Action item - The records that follow need to be printed exactly. Leave out each image.

Material for this exercise -

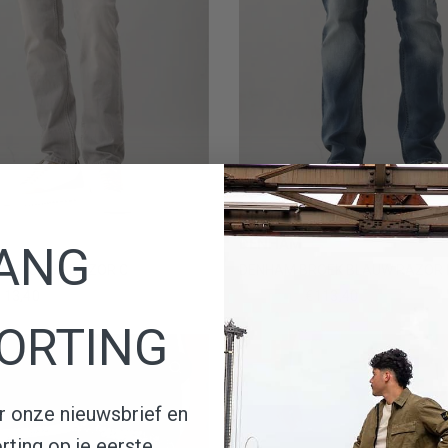
30
31
32
33
+2
29
30
31
32
3
DENHAM
ANG
ANS GRIJS RAZOR C
DENHAM BROEK BLAUW RAZOR
113,40
€189,00
€113,40
ORTING
oor onze nieuwsbrief en
ting op je eerste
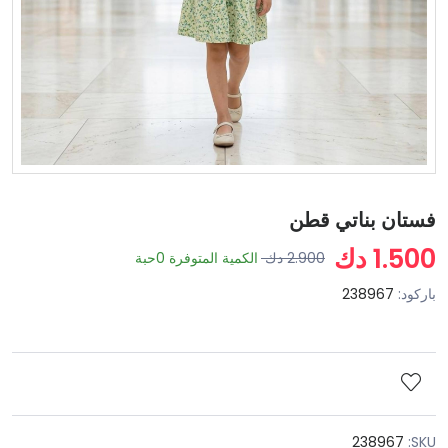
فستان بناتي قطن
1.500 دك
2.900 دك
الكمية المتوفرة
0
حبة
باركود:
238967
238967
SKU:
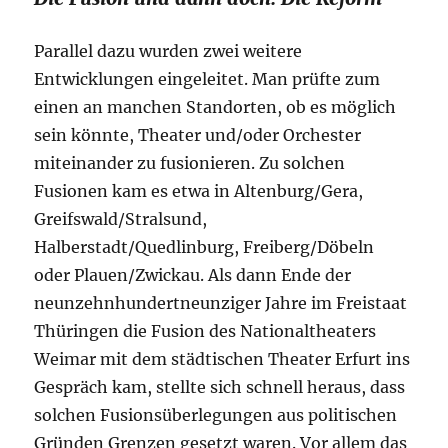
Parallel dazu wurden zwei weitere
Entwicklungen eingeleitet. Man prüfte zum
einen an manchen Standorten, ob es möglich
sein könnte, Theater und/oder Orchester
miteinander zu fusionieren. Zu solchen
Fusionen kam es etwa in Altenburg/Gera,
Greifswald/Stralsund,
Halberstadt/Quedlinburg, Freiberg/Döbeln
oder Plauen/Zwickau. Als dann Ende der
neunzehnhundertneunziger Jahre im Freistaat
Thüringen die Fusion des Nationaltheaters
Weimar mit dem städtischen Theater Erfurt ins
Gespräch kam, stellte sich schnell heraus, dass
solchen Fusionsüberlegungen aus politischen
Gründen Grenzen gesetzt waren. Vor allem das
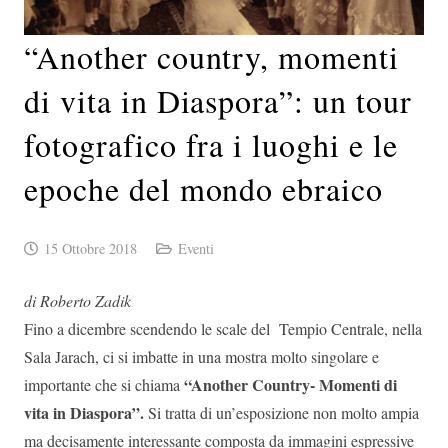
“Another country, momenti
di vita in Diaspora”: un tour
fotografico fra i luoghi e le
epoche del mondo ebraico
15 Ottobre 2018
Eventi
di Roberto Zadik
Fino a dicembre scendendo le scale del Tempio Centrale, nella
Sala Jarach, ci si imbatte in una mostra molto singolare e
“Another Country- Momenti di
importante che si chiama
vita in Diaspora”.
Si tratta di un’esposizione non molto ampia
ma decisamente interessante composta da immagini espressive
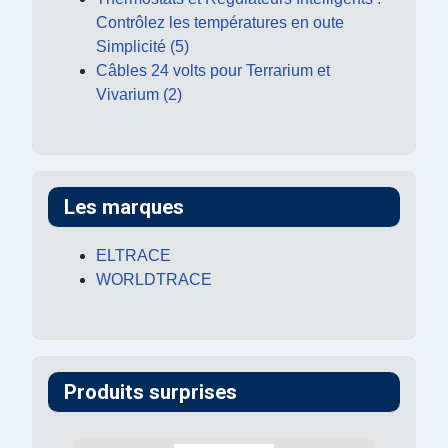
Contrôlez les températures en oute
Simplicité (5)
Câbles 24 volts pour Terrarium et
Vivarium (2)
Les marques
ELTRACE
WORLDTRACE
Produits surprises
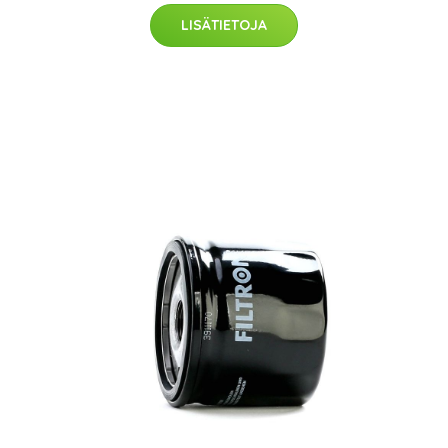
LISÄTIETOJA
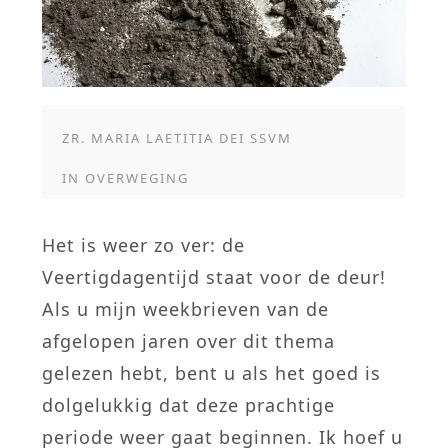
ZR. MARIA LAETITIA DEI SSVM
IN
OVERWEGING
Het is weer zo ver: de
Veertigdagentijd staat voor de deur!
Als u mijn weekbrieven van de
afgelopen jaren over dit thema
gelezen hebt, bent u als het goed is
dolgelukkig dat deze prachtige
periode weer gaat beginnen. Ik hoef u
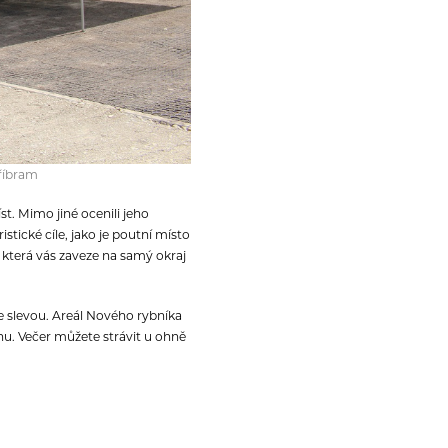
Příbram
íst. Mimo jiné ocenili jeho
tické cíle, jako je poutní místo
, která vás zaveze na samý okraj
e slevou. Areál Nového rybníka
áhu. Večer můžete strávit u ohně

The answer -
30
31
32
33
+2
29
30
31
32
3
DENHAM
ANG
ANS GRIJS RAZOR C
DENHAM BROEK BLAUW RAZOR
113,40
€189,00
€113,40
ORTING
oor onze nieuwsbrief en
ting op je eerste
فستان بناتي قطن
1.500 دك
2.900 دك
الكمية المتوفرة
0
حبة
باركود:
238967
238967
SKU:
Parallel dazu wurden zwei weitere
Entwicklungen eingeleitet. Man prüfte zum
einen an manchen Standorten, ob es möglich
sein könnte, Theater und/oder Orchester
miteinander zu fusionieren. Zu solchen
Fusionen kam es etwa in Altenburg/Gera,
Greifswald/Stralsund,
Halberstadt/Quedlinburg, Freiberg/Döbeln
oder Plauen/Zwickau. Als dann Ende der
neunzehnhundertneunziger Jahre im Freistaat
Thüringen die Fusion des Nationaltheaters
Weimar mit dem städtischen Theater Erfurt ins
Gespräch kam, stellte sich schnell heraus, dass
solchen Fusionsüberlegungen aus politischen
Gründen Grenzen gesetzt waren. Vor allem das
“Another country, momenti
di vita in Diaspora”: un tour
fotografico fra i luoghi e le
epoche del mondo ebraico
15 Ottobre 2018
Eventi
di Roberto Zadik
Fino a dicembre scendendo le scale del Tempio Centrale, nella
Sala Jarach, ci si imbatte in una mostra molto singolare e
“Another Country- Momenti di
importante che si chiama
vita in Diaspora”.
Si tratta di un’esposizione non molto ampia
ma decisamente interessante composta da immagini espressive
Contrôlez les températures en oute
Simplicité (5)
Câbles 24 volts pour Terrarium et
Vivarium (2)
Les marques
ELTRACE
WORLDTRACE
Produits surprises
LISÄTIETOJA
ZR. MARIA LAETITIA DEI SSVM
IN
OVERWEGING
Het is weer zo ver: de
Veertigdagentijd staat voor de deur!
Als u mijn weekbrieven van de
afgelopen jaren over dit thema
gelezen hebt, bent u als het goed is
dolgelukkig dat deze prachtige
periode weer gaat beginnen. Ik hoef u
Příbram
íst. Mimo jiné ocenili jeho
tické cíle, jako je poutní místo
, která vás zaveze na samý okraj
e slevou. Areál Nového rybníka
áhu. Večer můžete strávit u ohně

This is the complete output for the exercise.